Scroll down to read the full press release.
- Weight reductions of up to 750 pounds on future Ford vehicles are key to meeting fuel economy and electric vehicle range targets
- Ford and Dow engineers and researchers will combine efforts to develop low-cost carbon fiber and component-level manufacturing processes
DEARBORN, Mich., April 12, 2012 – Cutting the weight of new cars and trucks by up to 750 pounds by the end of the decade is a key component of Ford's strategy to improve fuel efficiency. In order to help achieve that goal, Ford Motor Company is partnering with Dow Automotive Systems, a business unit of The Dow Chemical Company, to research the use of advanced carbon fiber composites in high-volume vehicles.

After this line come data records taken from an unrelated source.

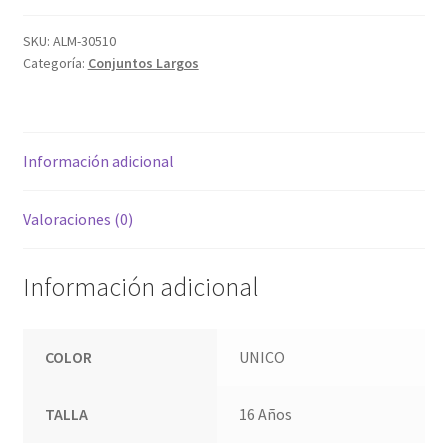
SKU:
ALM-30510
Categoría:
Conjuntos Largos
Información adicional
Valoraciones (0)
Información adicional
COLOR
UNICO
TALLA
16 Años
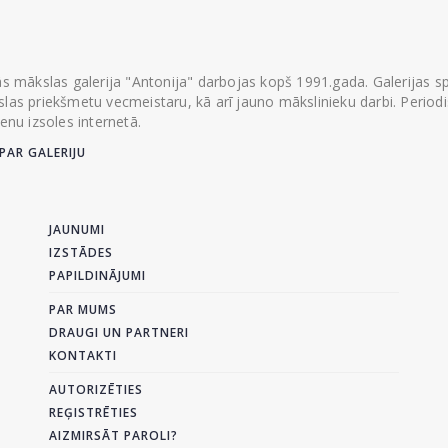
ās mākslas galerija "Antonija" darbojas kopš 1991.gada. Galerijas spec
las priekšmetu vecmeistaru, kā arī jauno mākslinieku darbi. Periodisk
ienu izsoles internetā.
PAR GALERIJU
JAUNUMI
IZSTĀDES
PAPILDINĀJUMI
PAR MUMS
DRAUGI UN PARTNERI
KONTAKTI
AUTORIZĒTIES
REĢISTRĒTIES
AIZMIRSĀT PAROLI?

"There are two ways to reduce energy use in vehicles: improving the conversion efficiency of fuels to motion and reducing the amount of work that powertrains need to do," said Paul Mascarenas, Ford chief technical officer and vice president, Research and Innovation. "Ford is tackling the conversion problem primarily through downsizing engines with EcoBoost® and electrification while mass reduction and improved aerodynamics are keys to reducing the workload."
Ford is investigating a range of new materials, enhanced design processes and new manufacturing techniques that would enable automotive structures to meet increasingly stringent safety and quality standards while cutting weight.
"Vehicle weight reduction for our customers through intelligent design with a materials focus has been a priority for Dow Automotive Systems," said Florian Schattenmann, director of Research and Development for Dow Automotive Systems. "This partnership with Ford on carbon fiber composites is a logical next step to progress already achieved through the use of lightweight, high-strength polymers and structural bonding technology."
Carbon fiber composites have been used in aerospace and racing cars for decades due to their unique combination of high strength and low mass. Until recently these materials have been far too costly for use in high-volume mainstream applications.
Dow Automotive Systems and Ford have signed a joint development agreement that will see researchers from the two companies collaborate on several fronts. The development teams will focus on establishing an economical source of automotive-grade carbon fiber and develop component manufacturing methods for high-volume automotive applications.
The partnership will seek to combine the best of Ford's capabilities and experience in design, engineering and high-volume vehicle production with Dow Automotive's strengths in R&D, materials science and high-volume polymer processing.
"Reducing weight will benefit the efficiency of every Ford vehicle," added Mascarenas. "However, it's particularly critical to improving the range of plug-in hybrid and battery electric vehicles."
The joint development effort will also leverage work that The Dow Chemical Company has already begun through partnerships with Turkish carbon fiber manufacturer AKSA and the U.S. Department of Energy Oak Ridge National Laboratory.
If the joint development effort is successful, carbon fiber components may begin appearing on new Ford vehicles in the latter part of this decade as product development teams work toward meeting new fuel efficiency standards of more than 50 mpg and extending the range of plug-in vehicles.